Without a word, Ian dropped the reins of Hart’s horse and stepped onto the deck of the boat. One of the children, a girl, climbed off at the same time to catch Hart’s horse. She stroked the horse and crooned to it, and the horse seemed happy to let her.

Hart went on board after Ian, because Ian clearly expected him to. The pipe-smoking man nodded once at Hart but didn’t bother to get up. The children stared, as did the dogs. The goats didn’t care one way or the other.

An older woman came out of the cabin. She was shrunken to almost the size of the children, and she was dressed all in black with a black scarf over her hair. Her eyes were as black as her clothes and alert and sparkling.

She pointed at a wooden crate next to the rail. “You,” she said to Hart. “Sit there.”

London society might be surprised to see His Grace of Kilmorgan quietly and obediently take the seat. Ian sat down next to Hart, still without speaking.

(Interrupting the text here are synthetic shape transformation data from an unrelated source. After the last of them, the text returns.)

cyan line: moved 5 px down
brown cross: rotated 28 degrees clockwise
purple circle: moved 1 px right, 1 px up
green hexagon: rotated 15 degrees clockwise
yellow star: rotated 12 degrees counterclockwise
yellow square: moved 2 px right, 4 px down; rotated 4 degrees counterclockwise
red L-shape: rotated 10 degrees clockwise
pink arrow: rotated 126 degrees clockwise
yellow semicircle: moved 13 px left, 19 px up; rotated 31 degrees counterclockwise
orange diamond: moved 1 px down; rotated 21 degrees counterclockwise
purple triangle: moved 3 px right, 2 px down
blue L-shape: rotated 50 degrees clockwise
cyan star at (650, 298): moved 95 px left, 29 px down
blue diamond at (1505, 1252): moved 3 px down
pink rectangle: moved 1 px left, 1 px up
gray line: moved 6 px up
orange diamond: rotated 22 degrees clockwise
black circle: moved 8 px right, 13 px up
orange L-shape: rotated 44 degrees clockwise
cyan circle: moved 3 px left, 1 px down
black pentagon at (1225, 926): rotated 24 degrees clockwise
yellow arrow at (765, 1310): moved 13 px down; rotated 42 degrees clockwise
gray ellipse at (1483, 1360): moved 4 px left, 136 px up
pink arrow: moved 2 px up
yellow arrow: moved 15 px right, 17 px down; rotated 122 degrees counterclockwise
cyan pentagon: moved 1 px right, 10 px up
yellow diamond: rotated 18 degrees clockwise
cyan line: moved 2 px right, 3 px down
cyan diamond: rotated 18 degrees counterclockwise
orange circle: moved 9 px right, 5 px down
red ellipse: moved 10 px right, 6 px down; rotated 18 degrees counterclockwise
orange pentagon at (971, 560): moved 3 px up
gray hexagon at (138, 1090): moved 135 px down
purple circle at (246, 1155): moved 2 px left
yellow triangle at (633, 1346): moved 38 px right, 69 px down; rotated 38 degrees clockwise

The girl on the bank fixed Hart’s horse with the halter, took off its saddle and bridle, and piled the tack on the deck. She walked to the tow horse, who looked up patiently, and put a halter on it as well.

All unhurried. No one on the boat got off to help the little girl, who didn’t wait for them to. The older woman, once she’d seen Hart and Ian sit, disappeared below.

Hart had met these Romany before, although he’d never been on their boat. He’d stood on a bank of the canal near Cameron’s estate fifteen years ago, while the same woman in black had told Hart in heavily accented English that because Cameron had saved her son Angelo from arrest and death, her family would look after Cameron now. Angelo had become Cameron’s servant, assistant trainer, and close friend.

The girl got the tow horse harnessed and its ropes attached to the boat. She clucked to the large horse and guided it forward, leading Hart’s horse on her other side. Hart’s well-trained and spirited stallion quieted under the girl’s touch, content to follow her and the tow horse like a docile pony.

The pipe smoker went back to studying the water ahead of them, and Angelo’s mother returned with two chipped mugs filled with coffee. Hart thanked her and drank deeply. The coffee was rich and dark, no cream or sugar to cut the thick taste.